There are really two kinds of red flags: the ones we talk about in front of your significant other, and the ones we don’t. James has collected more we-say-it-to-his-face red flags than anyone I know, so much that Mitch taped tiny red flags to James’s Christmas stocking this year. Some of James’s red flags have been temporary (he lost a red flag when he got rid of his Delta 88), and all the rest are minor enough that we’re not afraid to tell him about them (which I’m sure he totally appreciates). Everybody has red flags, even me (I know, I know, you thought I was perfect). Of course, our good qualities are the green flags, but those aren’t nearly as fun to talk about.
|They loved the red flags!|
I’m not saying you ARE fat…
My friends, this is not only a top-ten catchphrase, but one of my family’s favorite Christmas stories of all time. It was Christmas (year?), and every year, my mom made a photo calendar for her mother: my grandma Lorraine. I love Grandma Lorraine to pieces, but she is not afraid to let you know just what she thinks. Out of all her children, my mom lives the closest, so she bears the brunt of Grandma’s sass. Anyway, Grandma got this photo calendar for Christmas, and Mom had included a picture of her and her niece, Alana.

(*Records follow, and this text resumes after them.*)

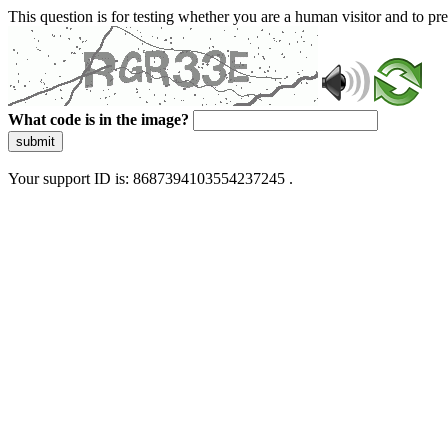
This question is for testing whether you are a human visitor and to 
What code is in the image?
submit
Your support ID is: 8687394103554237245 .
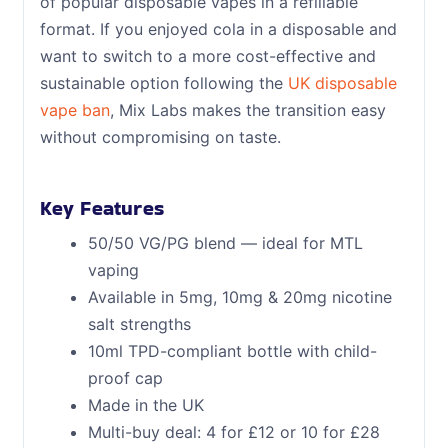
of popular disposable vapes in a refillable
format. If you enjoyed cola in a disposable and
want to switch to a more cost-effective and
sustainable option following the
UK disposable
vape ban
, Mix Labs makes the transition easy
without compromising on taste.
Key Features
50/50 VG/PG blend — ideal for MTL
vaping
Available in 5mg, 10mg & 20mg nicotine
salt strengths
10ml TPD-compliant bottle with child-
proof cap
Made in the UK
Multi-buy deal: 4 for £12 or 10 for £28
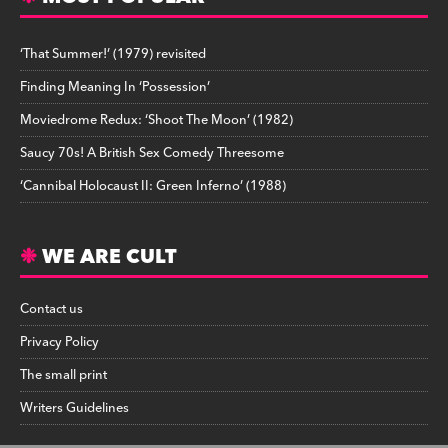
‘That Summer!’ (1979) revisited
Finding Meaning In ‘Possession’
Moviedrome Redux: ‘Shoot The Moon’ (1982)
Saucy 70s! A British Sex Comedy Threesome
‘Cannibal Holocaust II: Green Inferno’ (1988)
WE ARE CULT
Contact us
Privacy Policy
The small print
Writers Guidelines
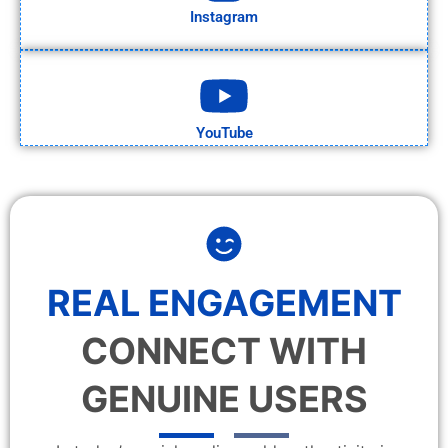
Instagram
YouTube
REAL ENGAGEMENT
CONNECT WITH
GENUINE USERS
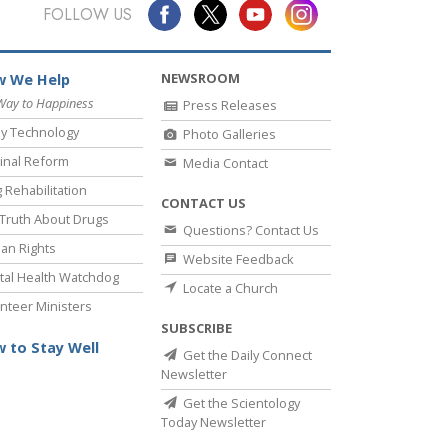
Answers to Drugs
FOLLOW US
Children
NEWSROOM
 We Help
Tools for the Workplace
Way to Happiness
Press Releases
Ethics and Conditions
y Technology
Photo Galleries
The Cause of Suppression
inal Reform
Media Contact
 Rehabilitation
Investigations
CONTACT US
Truth About Drugs
Questions? Contact Us
Basics of Organising
an Rights
Website Feedback
Fundamentals of Public Relations
al Health Watchdog
Locate a Church
nteer Ministers
Targets and Goals
SUBSCRIBE
The Technology of Study
 to Stay Well
Get the Daily Connect
Newsletter
Communication
Get the Scientology
Today Newsletter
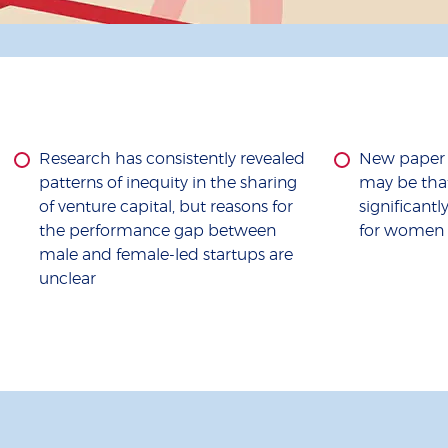
Research has consistently revealed
New paper s
patterns of inequity in the sharing
may be that
of venture capital, but reasons for
significant
the performance gap between
for women 
male and female-led startups are
unclear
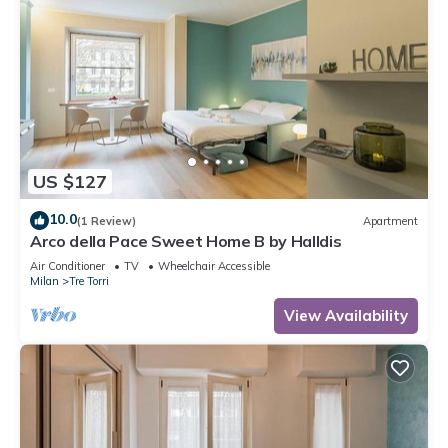
US $127
10.0
(1 Review)
Apartment
Arco della Pace Sweet Home B by Halldis
Air Conditioner
TV
Wheelchair Accessible
Milan
Tre Torri
View Availability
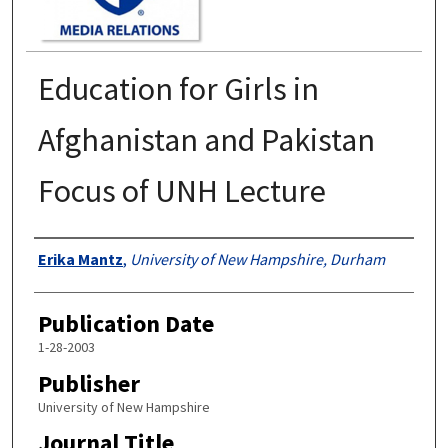
Education for Girls in
Afghanistan and Pakistan
Focus of UNH Lecture
Authors
Erika Mantz
,
University of New Hampshire, Durham
Publication Date
1-28-2003
Publisher
University of New Hampshire
Journal Title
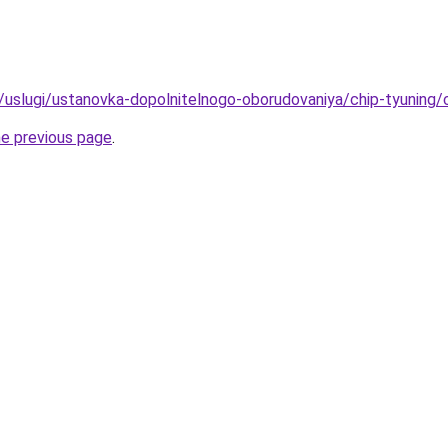
ru/uslugi/ustanovka-dopolnitelnogo-oborudovaniya/chip-tyuning/
he previous page
.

Grandma took one look at that picture and said, “Brenda, you look fat in this picture.” My mom’s jaw dropped. “MOM!” she said incredulously. Grandma countered with, “I’m not saying you ARE fat; you just LOOK fat!” Everyone (save for Mom and Grandma) proceeded to die of laughter. This particular gem – courtesy of Grandma Lorraine – has kept us entertained for years, especially if someone sets themselves up by asking how they look. Mom thinks it’s funny now, and we love nothing more than to retell this story at Christmastime. Some families read “Twas the Night Before Christmas” and others read about baby Jesus. We tell the story of how Mom isn’t fat; she just looks fat… and everyone is filled with Christmas spirit!